(Stored data entries)
▬▬▬▬▬▬
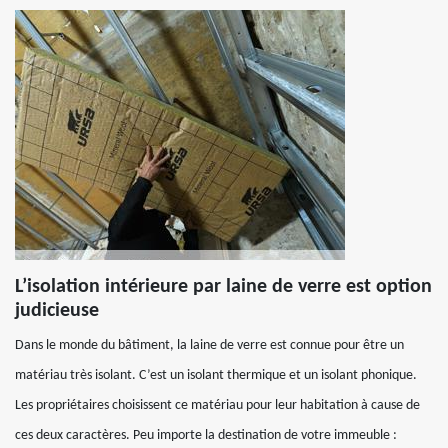
L’isolation intérieure par laine de verre est option
judicieuse
Dans le monde du bâtiment, la laine de verre est connue pour être un
matériau très isolant. C’est un isolant thermique et un isolant phonique.
Les propriétaires choisissent ce matériau pour leur habitation à cause de
ces deux caractères. Peu importe la destination de votre immeuble :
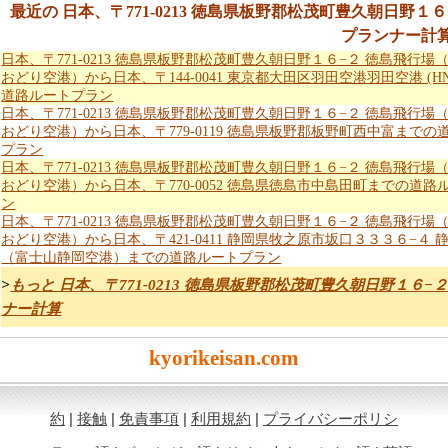
最近の 日本、〒771-0213 徳島県板野郡松茂町豊久朝日野
プランナー計
日本、〒771-0213 徳島県板野郡松茂町豊久朝日野１６−２ 徳島飛行場
おどり空港）から日本、〒144-0041 東京都大田区羽田空港羽田空港 (H
道路ルートプラン
日本、〒771-0213 徳島県板野郡松茂町豊久朝日野１６−２ 徳島飛行場
おどり空港）から日本、〒779-0119 徳島県板野郡板野町西中富までの
プラン
日本、〒771-0213 徳島県板野郡松茂町豊久朝日野１６−２ 徳島飛行場
おどり空港）から日本、〒770-0052 徳島県徳島市中島田町までの道路
ン
日本、〒771-0213 徳島県板野郡松茂町豊久朝日野１６−２ 徳島飛行場
おどり空港）から日本、〒421-0411 静岡県牧之原市坂口３３３６−４ 
（富士山静岡空港）までの道路ルートプラン
>
もっと 日本、〒771-0213 徳島県板野郡松茂町豊久朝日野１６
ナー計算
kyorikeisan.com
約
|
接触
|
免責事項
|
利用規約
|
プライバシーポリシ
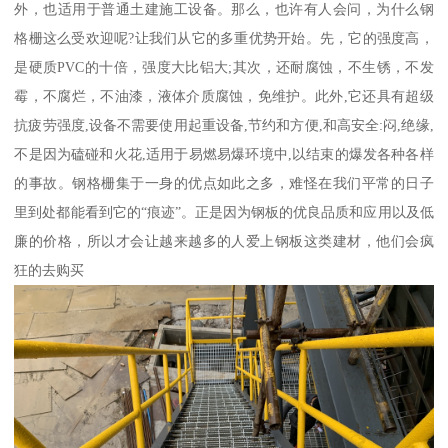
外，也适用于普通土建施工设备。那么，也许有人会问，为什么钢
格栅这么受欢迎呢?让我们从它的多重优势开始。先，它的强度高，
是硬质PVC的十倍，强度大比铝大;其次，还耐腐蚀，不生锈，不发
霉，不腐烂，不油漆，液体介质腐蚀，免维护。此外,它还具有超级
抗疲劳强度,设备不需要使用起重设备,节约和方便,和高安全:闷,绝缘,
不是因为磕碰和火花,适用于易燃易爆环境中,以结束的爆发各种各样
的事故。钢格栅集于一身的优点如此之多，难怪在我们平常的日子
里到处都能看到它的“痕迹”。正是因为钢板的优良品质和应用以及低
廉的价格，所以才会让越来越多的人爱上钢板这类建材，他们会疯
狂的去购买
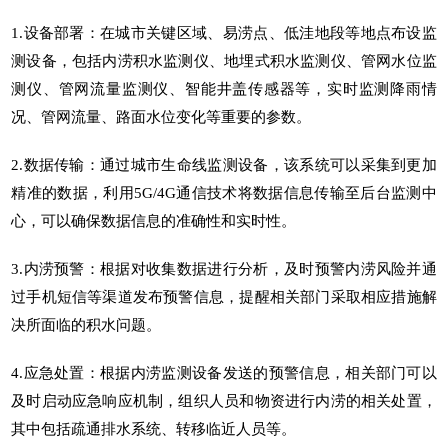
1.设备部署：在城市关键区域、易涝点、低洼地段等地点布设监
测设备，包括
内涝积水监测仪
、
地埋式积水监测仪
、
管网水位监
测仪
、
管网流量监测仪
、
智能井盖传感器
等，实时监测降雨情
况、管网流量、路面水位变化等重要的参数。
2.数据传输：通过
城市生命线
监测设备，该系统可以采集到更加
精准的数据，利用5G/4G通信技术将数据信息传输至后台监测中
心，可以确保数据信息的准确性和实时性。
3.内涝预警：根据对收集数据进行分析，及时预警内涝风险并通
过手机短信等渠道发布预警信息，提醒相关部门采取相应措施解
决所面临的积水问题。
4.应急处置：根据内涝监测设备发送的预警信息，相关部门可以
及时启动应急响应机制，组织人员和物资进行内涝的相关处置，
其中包括疏通排水系统、转移临近人员等。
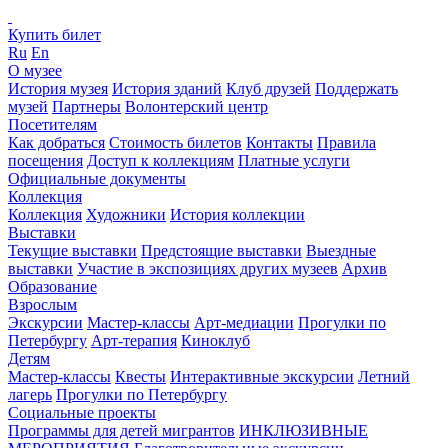
Купить билет
Ru
En
О музее
История музея
История зданий
Клуб друзей
Поддержать
музей
Партнеры
Волонтерский центр
Посетителям
Как добраться
Стоимость билетов
Контакты
Правила
посещения
Доступ к коллекциям
Платные услуги
Официальные документы
Коллекция
Коллекция
Художники
История коллекции
Выставки
Текущие выставки
Предстоящие выставки
Выездные
выставки
Участие в экспозициях других музеев
Архив
Образование
Взрослым
Экскурсии
Мастер-классы
Арт-медиации
Прогулки по
Петербургу
Арт-терапия
Киноклуб
Детям
Мастер-классы
Квесты
Интерактивные экскурсии
Летний
лагерь
Прогулки по Петербургу
Социальные проекты
Программы для детей мигрантов
ИНКЛЮЗИВНЫЕ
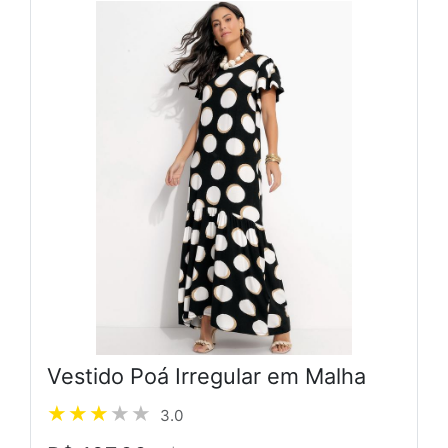
Vestido Poá Irregular em Malha
3.0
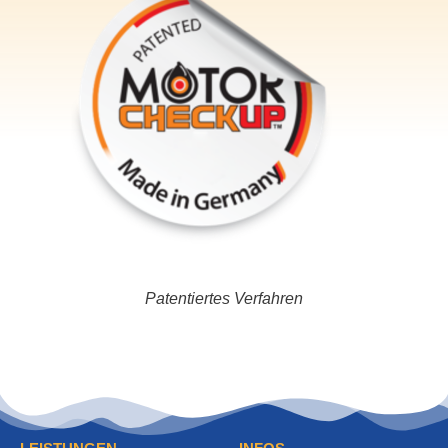
Patentiertes Verfahren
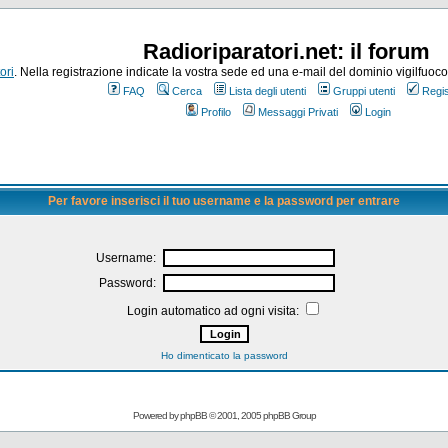
Radioriparatori.net: il forum
ori
. Nella registrazione indicate la vostra sede ed una e-mail del dominio vigilfuoco.it
FAQ
Cerca
Lista degli utenti
Gruppi utenti
Regis
Profilo
Messaggi Privati
Login
Per favore inserisci il tuo username e la password per entrare
Username:
Password:
Login automatico ad ogni visita:
Ho dimenticato la password
Powered by
phpBB
© 2001, 2005 phpBB Group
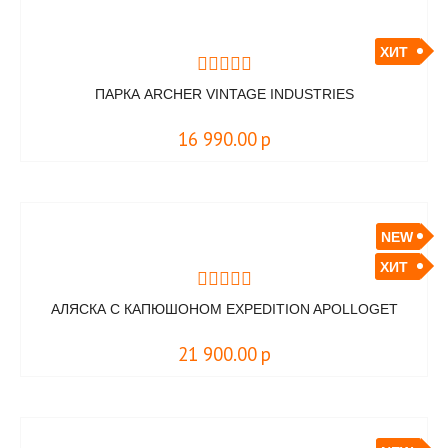
ХИТ
ПАРКА ARCHER VINTAGE INDUSTRIES
16 990.00
р
NEW
ХИТ
АЛЯСКА С КАПЮШОНОМ EXPEDITION APOLLOGET
21 900.00
р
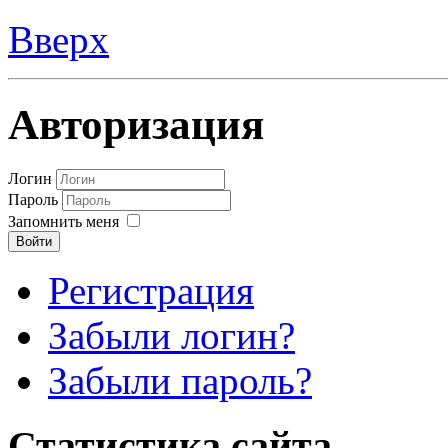
Вверх
Авторизация
Логин
Пароль
Запомнить меня
Войти
Регистрация
Забыли логин?
Забыли пароль?
Статистика сайта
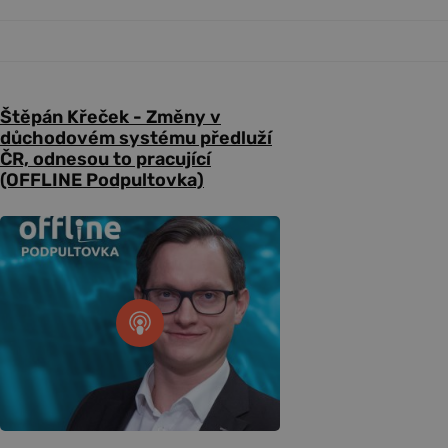
Štěpán Křeček - Změny v
důchodovém systému předluží
ČR, odnesou to pracující
(OFFLINE Podpultovka)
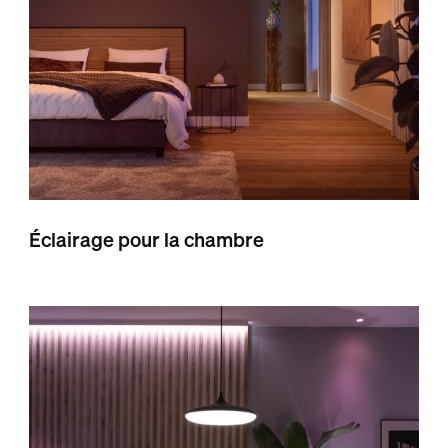
Éclairage pour la chambre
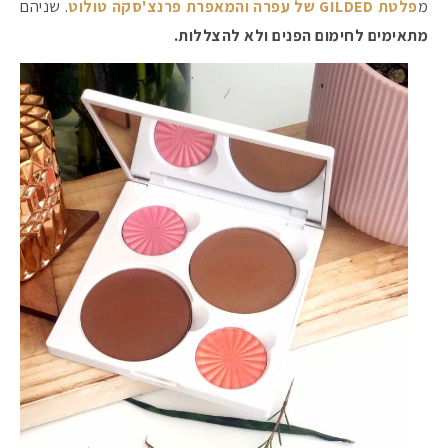
מ
פלטת GILDED של עפרה והמאפרת פרנצ'סקה טולוט
. שניהם
מתאימים לחימום הפנים ולא להצללות.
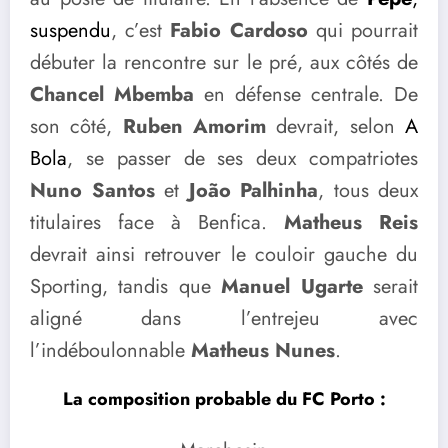
suspendu
, c’est
Fabio Cardoso
qui pourrait
débuter la rencontre sur le pré, aux côtés de
Chancel Mbemba
en défense centrale. De
son côté,
Ruben Amorim
devrait, selon
A
Bola
, se passer de ses deux compatriotes
Nuno Santos
et
João Palhinha
, tous deux
titulaires face à Benfica.
Matheus Reis
devrait ainsi retrouver le couloir gauche du
Sporting, tandis que
Manuel Ugarte
serait
aligné dans l’entrejeu avec
l’indéboulonnable
Matheus Nunes
.
La composition probable du FC Porto :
▬▬▬▬▬▬
PROBLEM DETAILS | From the records above, pick out and copy each line holding the word "から日本".

SOLUTION |
おどり空港）から日本、〒144-0041 東京都大田区羽田空港羽田空港 (H
おどり空港）から日本、〒779-0119 徳島県板野郡板野町西中富までの
おどり空港）から日本、〒770-0052 徳島県徳島市中島田町までの道路
おどり空港）から日本、〒421-0411 静岡県牧之原市坂口３３３６−４ 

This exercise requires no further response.